Nov 14 Leveraging AI and Machine Learning for Customer Service
Artificial intelligence (AI) is an exciting field right now, extending to all domains of the enterprise. According to Salesforce, 38% of enterprises use AI, and that number is expected to grow to 62% by next year.
Customer service is the second most common use of AI by companies after IT. According to Salesforce, by 2021, efficiencies driven by AI in customer relationship management will increase global revenues by $1.1 trillion, and lead to more than 800,000 net-new jobs, surpassing those lost to automation. But as we transition into an AI-enhanced customer service model, it is important to remember that its true value lies in the collaboration between people and AI.
How AI is changing customer service
With AI and machine learning more prevalent and embedded within everyday digital services, customers are expecting intelligent and differentiated experiences, even from customer service. For example, according to Microsoft’s 2016 State of Global Customer Service Report, 78% of young consumers expect a service agent to already know them and their product history and preferences when they contact them.
Today, AI is changing the work of customer service agents by assisting them to complete tasks or by taking on repetitive tasks entirely. This enables agents to focus their attention on issues that require a personal touch, creating new value that is human in a world that is increasingly digital. For example, a robot can take on issue requests and complete simple and routine tasks, while an agent can focus on understanding the customer better and on building a more meaningful relationship.
Today’s customer service experience often begins with the Google search bar and continues on to bots and virtual assistants that can help customers find information more easily and decrease escalated calls to a call center. Already, these technologies are becoming more personal, contextual, and highly relevant. Soon, they will be sophisticated enough to meet some customer needs before the customers even knew they had them, offering even more opportunities to create unique, delightful experiences.
As organizations are becoming more digital, AI-enabled operations are getting smarter by assisting with streamlining customer interactions, facilitating scheduling, and optimizing resources. Even more significantly, with access to large amounts of data, these technologies can grow and extend our knowledge. From big customer engagement data, AI can extract useful information and uncover new patterns that could lead to new services and new business models. Ideally, as Forrester predicts, “machine-learning algorithms used for business and customer intelligence find answers to questions that humans didn’t even know to ask.”

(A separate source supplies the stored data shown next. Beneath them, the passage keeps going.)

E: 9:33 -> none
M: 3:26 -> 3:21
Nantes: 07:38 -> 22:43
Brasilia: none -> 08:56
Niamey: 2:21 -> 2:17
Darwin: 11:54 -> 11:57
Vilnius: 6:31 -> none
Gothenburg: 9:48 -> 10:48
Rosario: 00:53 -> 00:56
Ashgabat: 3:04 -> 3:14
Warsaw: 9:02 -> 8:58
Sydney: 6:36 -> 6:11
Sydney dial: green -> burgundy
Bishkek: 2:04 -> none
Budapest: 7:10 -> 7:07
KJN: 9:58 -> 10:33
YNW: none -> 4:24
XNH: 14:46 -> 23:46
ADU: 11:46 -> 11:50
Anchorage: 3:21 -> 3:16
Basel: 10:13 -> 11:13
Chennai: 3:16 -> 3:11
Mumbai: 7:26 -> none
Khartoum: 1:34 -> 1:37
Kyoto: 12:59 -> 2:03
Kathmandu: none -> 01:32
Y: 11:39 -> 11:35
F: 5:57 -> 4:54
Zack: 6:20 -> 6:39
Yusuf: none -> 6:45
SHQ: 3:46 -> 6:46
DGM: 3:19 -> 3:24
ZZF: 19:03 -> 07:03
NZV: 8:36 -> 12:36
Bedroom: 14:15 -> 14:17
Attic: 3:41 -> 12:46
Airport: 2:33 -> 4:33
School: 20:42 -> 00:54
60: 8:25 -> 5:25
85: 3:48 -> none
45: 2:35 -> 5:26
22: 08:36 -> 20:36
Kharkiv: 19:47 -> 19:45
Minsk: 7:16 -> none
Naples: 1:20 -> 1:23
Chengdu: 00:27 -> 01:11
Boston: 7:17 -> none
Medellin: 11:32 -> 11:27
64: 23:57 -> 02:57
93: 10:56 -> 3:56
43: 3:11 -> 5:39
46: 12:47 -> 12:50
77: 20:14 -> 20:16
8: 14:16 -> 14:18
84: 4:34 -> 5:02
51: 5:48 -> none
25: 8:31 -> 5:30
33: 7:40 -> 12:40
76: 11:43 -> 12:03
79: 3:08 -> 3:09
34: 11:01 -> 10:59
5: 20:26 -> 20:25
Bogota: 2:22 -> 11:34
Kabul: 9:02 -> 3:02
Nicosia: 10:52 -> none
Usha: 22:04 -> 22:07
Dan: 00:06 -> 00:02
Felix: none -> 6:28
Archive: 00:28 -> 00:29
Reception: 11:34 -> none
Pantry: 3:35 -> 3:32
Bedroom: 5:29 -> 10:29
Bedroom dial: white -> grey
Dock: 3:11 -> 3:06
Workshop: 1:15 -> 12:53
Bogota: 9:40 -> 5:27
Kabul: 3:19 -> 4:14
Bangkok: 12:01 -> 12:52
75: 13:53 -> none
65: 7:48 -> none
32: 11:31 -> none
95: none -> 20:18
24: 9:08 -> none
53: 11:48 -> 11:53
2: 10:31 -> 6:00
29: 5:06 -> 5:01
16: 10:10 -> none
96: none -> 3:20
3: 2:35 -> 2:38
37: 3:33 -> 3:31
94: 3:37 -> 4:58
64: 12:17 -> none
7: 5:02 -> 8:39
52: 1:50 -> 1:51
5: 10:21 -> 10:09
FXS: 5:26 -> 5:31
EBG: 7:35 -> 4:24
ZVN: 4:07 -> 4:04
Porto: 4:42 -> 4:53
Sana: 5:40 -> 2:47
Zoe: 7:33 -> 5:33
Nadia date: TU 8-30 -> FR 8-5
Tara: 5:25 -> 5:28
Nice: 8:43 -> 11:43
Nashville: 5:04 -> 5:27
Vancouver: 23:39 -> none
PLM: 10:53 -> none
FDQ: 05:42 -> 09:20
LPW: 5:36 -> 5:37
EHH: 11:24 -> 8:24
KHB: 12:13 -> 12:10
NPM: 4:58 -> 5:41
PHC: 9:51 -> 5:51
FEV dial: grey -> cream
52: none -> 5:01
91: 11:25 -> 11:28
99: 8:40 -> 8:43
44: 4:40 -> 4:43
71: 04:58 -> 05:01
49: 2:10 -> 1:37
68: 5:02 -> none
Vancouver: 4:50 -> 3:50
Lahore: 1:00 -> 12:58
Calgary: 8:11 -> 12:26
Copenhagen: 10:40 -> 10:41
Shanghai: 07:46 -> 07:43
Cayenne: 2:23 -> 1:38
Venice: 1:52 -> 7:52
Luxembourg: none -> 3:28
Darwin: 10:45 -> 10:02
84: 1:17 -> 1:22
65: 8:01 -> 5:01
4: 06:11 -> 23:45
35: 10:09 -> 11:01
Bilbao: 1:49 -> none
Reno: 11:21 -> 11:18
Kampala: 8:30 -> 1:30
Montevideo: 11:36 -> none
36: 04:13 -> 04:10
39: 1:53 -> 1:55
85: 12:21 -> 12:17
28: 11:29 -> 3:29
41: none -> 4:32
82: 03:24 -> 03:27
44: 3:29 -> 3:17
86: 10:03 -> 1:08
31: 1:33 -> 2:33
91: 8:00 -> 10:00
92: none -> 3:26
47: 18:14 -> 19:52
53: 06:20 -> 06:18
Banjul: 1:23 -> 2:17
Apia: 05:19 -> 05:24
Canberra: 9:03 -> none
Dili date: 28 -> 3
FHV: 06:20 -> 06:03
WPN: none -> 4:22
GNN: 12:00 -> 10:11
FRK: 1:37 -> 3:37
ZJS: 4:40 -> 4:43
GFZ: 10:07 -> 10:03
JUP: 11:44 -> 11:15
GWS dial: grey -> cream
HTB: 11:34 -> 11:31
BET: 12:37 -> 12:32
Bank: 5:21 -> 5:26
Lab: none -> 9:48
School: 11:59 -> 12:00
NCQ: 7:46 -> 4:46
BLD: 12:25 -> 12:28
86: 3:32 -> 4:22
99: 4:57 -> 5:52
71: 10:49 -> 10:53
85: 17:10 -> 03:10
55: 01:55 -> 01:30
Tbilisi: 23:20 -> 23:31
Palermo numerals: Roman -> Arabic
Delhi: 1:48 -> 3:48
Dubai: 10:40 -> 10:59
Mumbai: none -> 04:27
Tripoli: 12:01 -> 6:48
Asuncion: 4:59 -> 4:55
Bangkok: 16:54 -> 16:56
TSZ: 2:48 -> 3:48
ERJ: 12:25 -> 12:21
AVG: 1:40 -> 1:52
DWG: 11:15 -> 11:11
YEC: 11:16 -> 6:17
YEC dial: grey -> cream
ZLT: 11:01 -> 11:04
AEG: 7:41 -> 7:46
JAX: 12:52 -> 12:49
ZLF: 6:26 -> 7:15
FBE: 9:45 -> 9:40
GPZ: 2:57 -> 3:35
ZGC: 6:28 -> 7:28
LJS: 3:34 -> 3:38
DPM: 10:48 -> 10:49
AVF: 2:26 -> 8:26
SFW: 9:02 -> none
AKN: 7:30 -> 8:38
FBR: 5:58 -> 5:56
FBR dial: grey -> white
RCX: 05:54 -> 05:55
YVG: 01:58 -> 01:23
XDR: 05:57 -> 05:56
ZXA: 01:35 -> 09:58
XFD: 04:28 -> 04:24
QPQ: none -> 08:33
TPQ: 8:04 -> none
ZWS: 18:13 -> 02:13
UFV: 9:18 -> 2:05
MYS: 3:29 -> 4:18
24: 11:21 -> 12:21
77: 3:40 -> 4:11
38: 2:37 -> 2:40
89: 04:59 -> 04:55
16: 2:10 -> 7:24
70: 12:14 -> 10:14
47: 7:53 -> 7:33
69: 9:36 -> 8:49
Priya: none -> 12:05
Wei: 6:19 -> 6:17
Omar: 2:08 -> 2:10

What to keep in mind when deploying AI
As more and more experiences are built with the integration of AI and machine learning, we still have a lot to learn about how to leverage the technology in meaningful ways and keep the experience human. Here are some things to keep in mind:
Robots aren’t human-centered: Humans are innately biased, and human-made algorithms inevitably include some of our biases as well. We still need to tell machines what to solve for and need to be able to define that by understanding and addressing human needs first. That means ethnography remains critical! It also means that in the same way we try to avoid bias by putting measures in place to ensure impartiality in our research, the same scrutiny should apply to creating algorithms.
Experience is still human: Currently, AI is still relatively inflexible compared to a humans’ ability to adapt, connect and translate, but it is advancing quickly. For example, soon voice biometrics may not only be used to authenticate users by their voice, but machines may learn how to read a customer’s emotions and adjust their tone accordingly. As the gap for artificial ‘emotional’ intelligence shrinks, it is important not to forget that humans perceive services as experiences and that increased access and understanding of a customer’s shopping habits and color preferences does not equal intimacy and personality. A good customer experience speaks to a customers’ values, not just their preferences, and while AI can be a means to an end, it’s not a cure-all solution.